Moses Kaggwa, Director Economic Policy at the Ministry of Finance
Experts have called on Ugandan officials to intensify negotiations into the Africa Continental Free Trade Area (AfCTA ) after studies emerged that the liberalization of the economy to such a magnitude would see Uganda lose about US$13m (about Shs48.275Bn) in revenue.
Leading the call was Jane Nalunga, Executive Director of Southern and Eastern Africa Trade Information and Negotiations Institute (SEATINI) Uganda during the East African Community Post Tax and Budget Dialogue 2022/2023 at Kampala Serena Hotel on Tuesday, where she quoted a study by the Economic Research Policy Centre at Makerere University. .
Nalunga said that the EAC nations have high expectations that trade under the AfCTA offers a major opportunity for African countries to cushion the economic impacts of the Covid-19 pandemic and is a vehicle for continued recovery to boost growth, reduce poverty and broaden economic inclusion, but the region is still stuck somewhere between negotiations and implementation phases of AfCFTA.
“The conservative estimates by researchers at the EPRC suggest that in terms of absolute amounts Kenya will incur the largest loss followed by Uganda at US14.2M, 13.5M respectively. Tanzania US$5.3m, but that study also shows that in terms of proportional losses of revenue, Burundi will incur the highest proportion followed by Uganda,”Nalunga said.
The African Continental Free Trade Agreement (AfCFTA) entered into force at the end of May 2019 and currently, 54 african countries have signed the agreement, while over 43 nations have ratified the agreement with South Sudan being the only member in EAC yet to ratify the agreement.
Trading under the AfCFTA was expected to begin in July 2020 and the new trading block is expected to bring together 1.2 billion people and a combined GDP of more than US$3.4Trn.
However, Moses Kaggwa, Director Economic Policy at the Ministry of Finance said that the worries of civil society group is misplaced and instead, focus should be put on the long term benefits Uganda will reap after opening up its trade with Africa.

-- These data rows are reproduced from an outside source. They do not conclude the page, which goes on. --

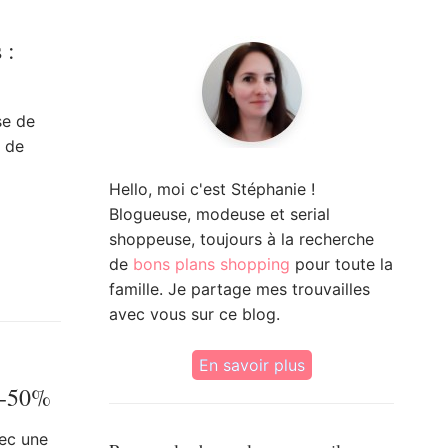
 :
se de
e de
Hello, moi c'est Stéphanie !
Blogueuse, modeuse et serial
shoppeuse, toujours à la recherche
de
bons plans shopping
pour toute la
famille. Je partage mes trouvailles
avec vous sur ce blog.
En savoir plus
 -50%
vec une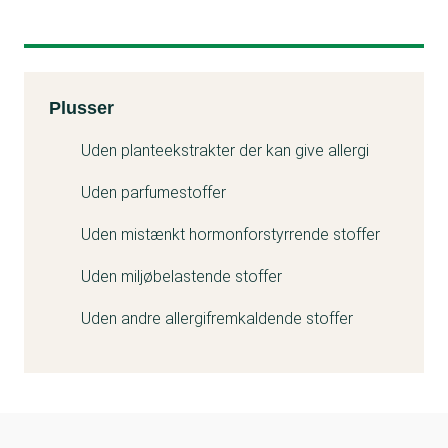
Kemitest
Plusser
Uden planteekstrakter der kan give allergi
Uden parfumestoffer
Uden mistænkt hormonforstyrrende stoffer
Uden miljøbelastende stoffer
Uden andre allergifremkaldende stoffer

“I have heard a lot of concern about the African Continental Free Trade Area, and what that would mean for our revenue, I got a figure of US$13.5M which is about Shs51.5Bn, really should we be scratching our heads that we are going to have loss of revenue of Shs51Bn and as a result we shouldn’t be talking about the African Continental Free Trade Area? That is very little money according to me, we are going to collect Shs25Trn next year, so if we take off Shs51Bn, should we be here debating that?” asked Kaggwa.
He was backed by George Odongo Member of East African Legislative Assembly who argued that whereas in the short term, Uganda and EAC will make losses, but in the long run, focus should be directed at boosting efficiency in production, to position EAC to be more competitive when the market is opened up.
“So the fear of loss of revenue is an interim that can be overcome by efficiencies in our production. Uganda should focus its efforts on solving the internal revenue challenges. We can take care of those fears if we build more efficiency at the local levels and ensure that we have more capacity to produce. The challenge we have had is that we are narrowing so much of our ambitions and we aren’t really putting in enough effort to overcome some of the obstacles otherwise, opening up the market to Africa is a huge opportunity,” said Odong.